Disputa de l'ase contra frare Anselm Turmeda
- Cover to 1922 edition (Lluís Deztany)
- Author: Anselm Turmeda
- Language: Catalan
- Genre: Novel
- Publication place: Tunis

= Disputa de l'ase =

Disputa de l’ase (1417) is a Catalan medieval novel. It is about the discussion between a monk and a donkey about the human superiority over the other animals. The monk wins in the 19th argument, stating that human is superior, because God chose human body for their incarnation. The work was written by Anselm Turmeda, a Majorcan writer and former Catholic friar who lived in Tunis and converted to Islam. It is his longest work in Catalan, his mother tongue. It is of Arabic inspiration, even though it incorporates an important portion of original elements, such as the literary style and a strong feeling of anti-clericalism.

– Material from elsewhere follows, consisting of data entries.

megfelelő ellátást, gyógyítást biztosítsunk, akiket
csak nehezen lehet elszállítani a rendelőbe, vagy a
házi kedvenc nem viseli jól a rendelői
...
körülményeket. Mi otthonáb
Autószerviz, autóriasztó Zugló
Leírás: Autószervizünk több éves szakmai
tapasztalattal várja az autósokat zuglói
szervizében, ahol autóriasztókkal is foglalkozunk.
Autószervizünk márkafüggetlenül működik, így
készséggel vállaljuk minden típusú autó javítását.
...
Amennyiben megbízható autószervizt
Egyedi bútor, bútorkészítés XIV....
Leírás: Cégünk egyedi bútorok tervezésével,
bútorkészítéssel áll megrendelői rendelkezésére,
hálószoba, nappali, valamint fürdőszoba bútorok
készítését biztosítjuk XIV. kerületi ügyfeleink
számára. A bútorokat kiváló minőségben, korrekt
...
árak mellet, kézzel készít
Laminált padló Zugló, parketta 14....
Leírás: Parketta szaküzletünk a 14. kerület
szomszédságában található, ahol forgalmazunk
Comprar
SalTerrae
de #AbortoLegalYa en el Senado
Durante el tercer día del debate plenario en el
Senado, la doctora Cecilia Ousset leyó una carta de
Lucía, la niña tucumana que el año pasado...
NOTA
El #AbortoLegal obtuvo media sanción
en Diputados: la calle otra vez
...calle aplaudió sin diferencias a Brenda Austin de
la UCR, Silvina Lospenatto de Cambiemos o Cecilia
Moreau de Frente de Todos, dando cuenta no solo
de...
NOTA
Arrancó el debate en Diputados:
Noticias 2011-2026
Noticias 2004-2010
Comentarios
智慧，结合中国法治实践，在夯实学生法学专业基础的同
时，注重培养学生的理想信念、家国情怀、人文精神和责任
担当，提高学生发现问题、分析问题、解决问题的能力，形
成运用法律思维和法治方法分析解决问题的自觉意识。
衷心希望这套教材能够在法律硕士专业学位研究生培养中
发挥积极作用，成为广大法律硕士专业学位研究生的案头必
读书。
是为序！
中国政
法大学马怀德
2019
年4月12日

No manuscript of the original work has been preserved, except for a small part containing a prophecy pronounced by the donkey during the discussion with the monk. There is evidence that the novel was printed in Barcelona in its original Catalan version in 1509, but no copy of this edition has been preserved (probably due to the fact that, in 1583, the Spanish Inquisition included the work to its list of prohibited books). It is only thanks to the French version of the text, which was printed in Lyon at least three times during the 16th century, that the work is known today. Some decades later, at the beginning of the 17th century, the text was also translated into German and printed in Montbéliard. It was not until relatively recently (less than a century ago) that the work was rescued from oblivion mostly by Spanish and Catalan scholars. The book has now been re-translated into Catalan.

==Bibliography==
- Aguiló, Estanislau K., Anselm Turmeda: apuntes bio-bibliográficos. Palma de Mallorca, Viuda e Hijos de Gelabert, 1885.
- de Riquer, Martí; Comas, Antoni; Molas, Joaquim. «Anselm Turmeda». Història de la literatura catalana, v. 2, p. 466-476. Barcelona, Ariel, S.A, 1984.
- Rubió i Balaguer, Jordi, «Un text català de La Disputa de l’Ase, de Fra Anselm Turmeda», Estudis Universitaris Catalans. Barcelona, 1913, p. 9-24.